- [TASK OBJECTIVE] In the entries below, find every line with "体验模拟炒股" and copy it.

══════════

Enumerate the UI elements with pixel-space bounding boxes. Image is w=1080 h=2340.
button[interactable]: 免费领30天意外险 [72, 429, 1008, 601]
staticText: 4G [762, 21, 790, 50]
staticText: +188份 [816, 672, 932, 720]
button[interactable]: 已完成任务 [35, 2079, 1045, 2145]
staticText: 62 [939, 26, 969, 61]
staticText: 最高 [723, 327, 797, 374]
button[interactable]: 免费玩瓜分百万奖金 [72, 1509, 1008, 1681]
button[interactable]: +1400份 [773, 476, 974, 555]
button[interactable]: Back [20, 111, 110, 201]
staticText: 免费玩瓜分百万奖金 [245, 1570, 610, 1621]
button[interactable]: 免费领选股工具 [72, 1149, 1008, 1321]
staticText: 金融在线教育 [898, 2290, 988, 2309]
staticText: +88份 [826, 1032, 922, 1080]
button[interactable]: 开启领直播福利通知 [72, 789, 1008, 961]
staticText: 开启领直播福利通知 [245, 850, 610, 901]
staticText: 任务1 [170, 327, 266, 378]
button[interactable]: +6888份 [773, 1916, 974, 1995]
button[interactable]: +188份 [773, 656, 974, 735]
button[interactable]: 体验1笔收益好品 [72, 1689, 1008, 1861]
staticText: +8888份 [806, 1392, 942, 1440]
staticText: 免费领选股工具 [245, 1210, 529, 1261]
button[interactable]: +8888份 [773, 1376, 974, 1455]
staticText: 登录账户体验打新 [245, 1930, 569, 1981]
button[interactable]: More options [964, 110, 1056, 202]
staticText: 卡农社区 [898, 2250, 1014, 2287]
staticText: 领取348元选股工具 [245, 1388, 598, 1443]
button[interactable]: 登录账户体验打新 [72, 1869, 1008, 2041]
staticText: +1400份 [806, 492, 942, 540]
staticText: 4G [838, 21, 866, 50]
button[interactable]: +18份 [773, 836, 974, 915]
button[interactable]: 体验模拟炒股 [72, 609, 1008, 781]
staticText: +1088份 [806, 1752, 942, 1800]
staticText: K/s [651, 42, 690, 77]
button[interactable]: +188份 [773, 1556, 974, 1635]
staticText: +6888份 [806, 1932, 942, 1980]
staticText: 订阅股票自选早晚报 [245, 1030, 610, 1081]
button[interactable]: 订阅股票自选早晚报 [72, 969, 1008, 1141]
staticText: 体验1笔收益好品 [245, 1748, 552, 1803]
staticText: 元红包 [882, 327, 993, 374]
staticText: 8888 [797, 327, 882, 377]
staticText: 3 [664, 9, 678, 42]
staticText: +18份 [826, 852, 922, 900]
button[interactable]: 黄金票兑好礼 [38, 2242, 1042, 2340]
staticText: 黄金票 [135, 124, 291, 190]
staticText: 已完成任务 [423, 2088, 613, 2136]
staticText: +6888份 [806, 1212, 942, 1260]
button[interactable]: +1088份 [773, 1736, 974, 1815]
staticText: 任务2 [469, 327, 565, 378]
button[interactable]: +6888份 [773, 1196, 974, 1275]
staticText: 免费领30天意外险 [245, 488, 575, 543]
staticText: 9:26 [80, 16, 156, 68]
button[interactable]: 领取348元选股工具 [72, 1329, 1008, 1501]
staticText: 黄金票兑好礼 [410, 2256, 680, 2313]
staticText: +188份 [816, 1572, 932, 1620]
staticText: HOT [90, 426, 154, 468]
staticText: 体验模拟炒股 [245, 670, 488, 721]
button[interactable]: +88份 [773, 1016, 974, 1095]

══════════

- [RESPONSE BOX]
button[interactable]: 体验模拟炒股 [72, 609, 1008, 781]
staticText: 体验模拟炒股 [245, 670, 488, 721]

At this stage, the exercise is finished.